### PROBLEM DESCRIPTION:
Drop every image and restate the entries below word for word.

[Opening INPUT MATERIAL section]

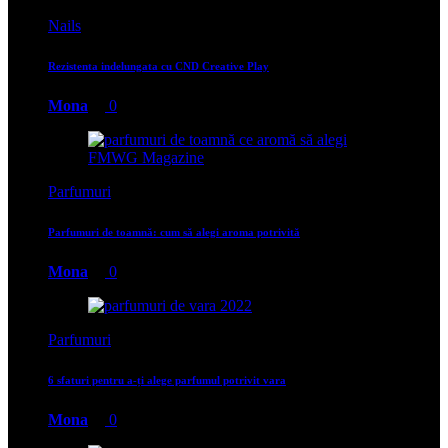
Nails
Rezistenta indelungata cu CND Creative Play
Mona
0
Parfumuri
Parfumuri de toamnă: cum să alegi aroma potrivită
Mona
0
Parfumuri
6 sfaturi pentru a-ți alege parfumul potrivit vara
Mona
0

[Closing INPUT MATERIAL section]

### WRITTEN RESPONSE:
Nails
Rezistenta indelungata cu CND Creative Play
Mona
0
Parfumuri
Parfumuri de toamnă: cum să alegi aroma potrivită
Mona
0
Parfumuri
6 sfaturi pentru a-ți alege parfumul potrivit vara
Mona
0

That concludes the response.